A real-time analytics system prototype to realize self-service data analytics
TOKYO, Aug 3, 2016 – Hitachi, Ltd. today announced the development of a database management system optimized for the high-speed embedded memory in the hardware (FPGA(1)) and technology for high performance parallel data processing in FPGAs. Using these technologies, speed of data analytics was successfully increased by up to a maximum of 100 times compared with not using these technologies. Further, the two technologies developed were combined with “Pentaho Business Analytics”, a business analytics software(2) developed by Pentaho Corporation (a Hitachi Group company), to visualize business analytics results, and with flash storage for data storage, to create a prototype real-time data analytics system. The prototype will contribute to realizing self-service data analytics enabling employees in the field to easily and quickly execute data analytics on massive business data.
In recent years, self-service analytics that allow employees in the field to easily conduct big data analytics, usually conducted by experts such as data scientists, is gaining attention. One example might be that of a financial advisor, listening to a customer requirements, entering the information into the analytics system on the spot, and being able to suggest a financial product which matches the customer’s needs. As can be imagined from this example, the data analytics system for self-service data analytics needs to produce results quickly, and thus must have high processing capabilities to execute data read and data analysis processes. By using flash storage(3) instead of a hard disk drive to store data, the data read performance was increased by up to 10 to 100 times. Data analysis performance, however, has been unable to keep up with data read performance, thus creating a bottleneck in the analytics.

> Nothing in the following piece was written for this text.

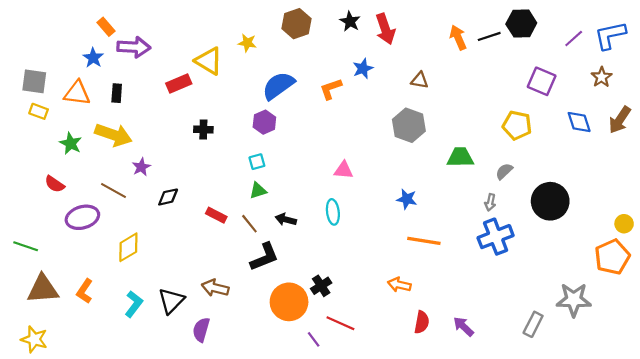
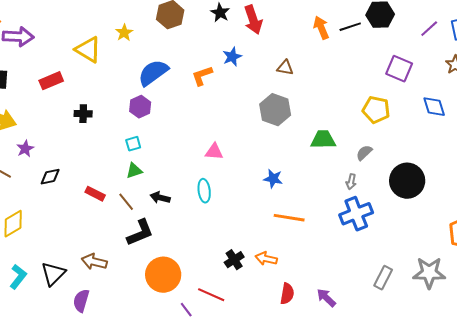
yellow star: (247, 43) -> (124, 33), turned 30
red rectangle: (179, 83) -> (51, 81), moved
black cross: (321, 286) -> (234, 260), moved
gray rectangle: (533, 324) -> (383, 278), moved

To overcome this issue, Hitachi developed a database management system optimized for the high-speed embedded memory in the hardware (FPGA) and technology to conduct high speed parallel data processing in the FPGAs, and succeeded in increasing data analytics speed by up to a maximum of 100 times. A real-time data analytics system prototype was then built by combining these two technologies with Pentaho Business Analytics for visualization of results, and flash storage for data store (Figure1).
The outline of the two technologies developed is as described below.
1. Database management system optimized for high-speed memory in hardware (FPGA)
FPGA is equipped with small but high-speed internal memory (few MB), and connected to large but low-speed external memory (few GB). In the data format used in column-oriented or columnar databases,(4) data management information which shows the location of data is larger than the internal memory and needed to be stored in the external memory. This management information, however, is required to determine the location of the data and frequently referred every time accessing the data. Thus, storing this information on large but low-speed external memory slows down the processing speed. In this research, a database management system was developed where the database was subdivided into multiple data segments so that the management information of each data segments could be handled by the FPGA internal memory, stored in the flash storage, and processed within the FPGA by each data segment. This database management system enables high-speed processing (Figure 2). (13 patent applications have been filed)
2. Technology for high-speed parallel data processing by the hardware (FPGA)
Parallel data processing is widely adopted to conduct high-speed processing. In column-oriented or columnar database, however, this is difficult as the processing of one column must finish before the next column can be processed. To overcome this, a column processing method was developed to enable a set number of columns to be processed in turn. Parallel data processing was realized using this method together with a data filter circuit to select the data for analytics, and an aggregation circuit to group the data and calculate values such as total or average, to realize parallel data processing.
Hitachi plans to exhibit these technologies at the Flash Memory Summit 2016, to be held from 9-11 August 2016 in Santa Clara, California, USA.
(1) FPGA (Field Programmable Gate Array): An integrated circuit manufactured to be programmable by the purchaser. In general, FPGA is inexpensive compared to application specific circuits.
(2) Business analytics software: Software to specify how to analyze the data and view the results.
(3) Flash storage: Storage equipment employing flash memory as the storage device.
(4) Column-oriented or columnar database: A database designed for efficient processing of data related to items, e.g. transaction data for a given item.